Leaving every image behind, reproduce the records word for word.

**MATERIAL PROVIDED**
= Beginning of Section =

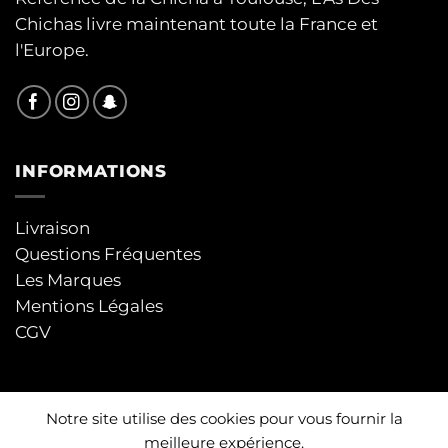
Chichas livre maintenant toute la France et
l'Europe.
INFORMATIONS
Livraison
Questions Fréquentes
Les Marques
Mentions Légales
CGV
Notre site utilise des cookies pour vous fournir la
meilleure expérience.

= End of Section =

**EXERCISE RESPONSE**
Chichas livre maintenant toute la France et
l'Europe.
INFORMATIONS
Livraison
Questions Fréquentes
Les Marques
Mentions Légales
CGV
Notre site utilise des cookies pour vous fournir la
meilleure expérience.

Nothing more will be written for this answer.